Adventitial fibroblast activation and transition to myofibroblasts, the major origin of collagen and ECM synthesis, are believed to promote vasculopathy in PH. With inhibition of HIF-1α and EPAS1 using RNA interference technology, Eul (Eul et al., 2006) reported that the proliferative response of adventitial fibroblasts relies only on HIF-2α by activation of VEGF, VEGFR2, Phosphoglycerate kinase (PGK) and TGFβ, while the migratory response is correlated with both HIF-1α and HIF-2α. Moreover, mutation of the VHL gene at codon 200 results in cellular HIF-2α accumulation, further induces pulmonary fibroblasts activation with ECM overproduction, and, thereby promoting pulmonary fibrosis (Hickey et al., 2010).

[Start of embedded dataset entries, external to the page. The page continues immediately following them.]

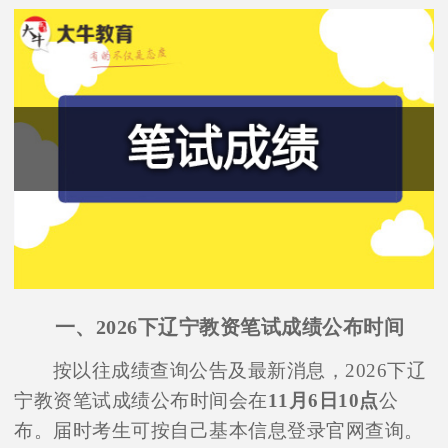
一、2026下辽宁教资笔试成绩公布时间
按以往成绩查询公告及最新消息，2026下辽
宁教资笔试成绩公布时间会在
11月6日10点
公
布。届时考生可按自己基本信息登录官网查询。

Myeloid cells, especially the monocyte-macrophage lineage, are increasingly reported to contribute to PH pathogenesis (Lim et al., 2013; He et al., 2020). During the early stage of PH, circulatory monocytes are recruited to the pulmonary interstitial space, infiltrating as a pro-inflammatory phenotype and mediating EC dysfunction and PASMC proliferation (Tian et al., 2013; Florentin et al., 2018). In addition to HIF-1α, Wang (Wang et al., 2021) demonstrated that myeloid activation of PFKFB3 impels inflammatory macrophage differentiation via the HIF-2α pathway. HIF-2α upregulates macrophage colony-stimulating factor (M-CSF) expression and promotes monocyte perivascular infiltration and differentiation into inflammatory macrophages (Wang et al., 2018), secreting cytokines including IL-1β, IL-6, IL-8, IL-13, IL-18, and TNF-α, which are believed to be related to PH severity and prognosis (Groth et al., 2014). Interestingly, phenotypic alterations in anti-inflammatory/profibrotic macrophages participate in the late stage of pulmonary vascular remodeling. Few studies have revealed the role of EPAS1 in anti-inflammatory macrophages in PH. Li and colleagues (Li et al., 2021) argued that NLRP3 inflammasome activation of M1 could be suppressed by HIF-2α, thereby preventing insulin resistance. Takeda (Takeda et al., 2010) explained that EPAS1 induced by T helper 2 cytokines (IL-4) specifically promoted arginase 1 expression during M2 macrophage polarization. Despite 48% structural similarity, several data revealed the opposing regulatory roles of HIF-1α and HIF-2α on macrophages phenotype dominance which destine outcomes of inflammatory diseases and malignant tumor (Takeda et al., 2010; Eubank et al., 2011).